Sprint is canceling its long-running promotion where it offered 50 percent off competitors’ plans to customers who switched over to Sprint, according to a report from The Wall Street Journal.
It’s not an entirely surprising move. According to analyst Jeffrey Moore, the entire driving point of the 50 percent offer was to upsell customers to equally priced plans than competitors with more data. But in today’s cellphone industry where everyone offers unlimited plans, Sprint has nothing more to offer than the rival carriers it hopes to convince customers to switch over from.
Sprint’s unlimited plan starts at $50 per line — cheaper than AT&T, Verizon, or T-Mobile — but offering half off even the most expensive of those plans (AT&T, at $90 a month for a single line) still undercuts Sprint’s own plan, which can’t be a viable long-term strategy. Even the company’s latest limited time promotion — $80 a month for two unlimited lines, which is by no means a bad price — isn’t as cheap as what you would have been able to get if the 50 percent discount was still available.

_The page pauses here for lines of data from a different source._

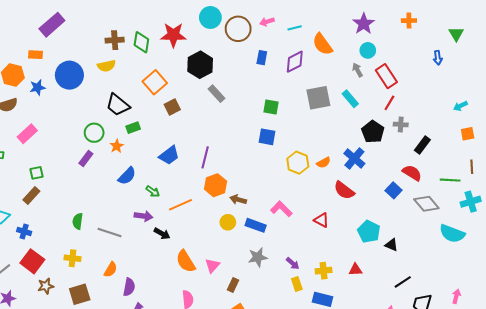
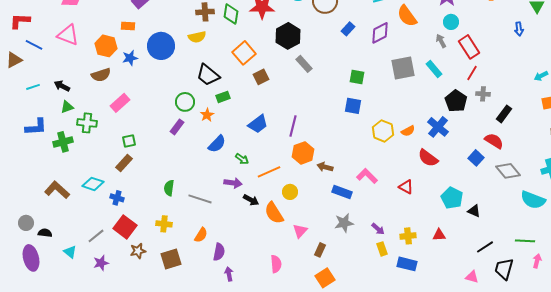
blue rectangle: (262, 58) -> (348, 29), turned 32
green line: (450, 180) -> (525, 241), moved
yellow circle: (228, 222) -> (290, 192), moved
orange semicircle: (186, 261) -> (274, 213), moved

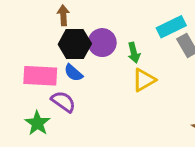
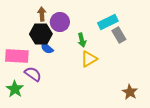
brown arrow: (63, 15) -> (42, 14), moved
purple circle: (102, 43) -> (60, 22), moved
blue semicircle: (73, 73) -> (47, 48), moved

It’s another indication that, in a world where data is equal, companies will need to work harder to find ways for their plans to remain competitive. It’s something we’re already seeing from other carriers: T-Mobile offers weekly promotions for its subscribers, and AT&T just added free HBO for its highest paying unlimited customers. Ultimately, if there’s any lesson to be learned here, its that free competition ultimately leads to better service for customers, which is never a bad thing.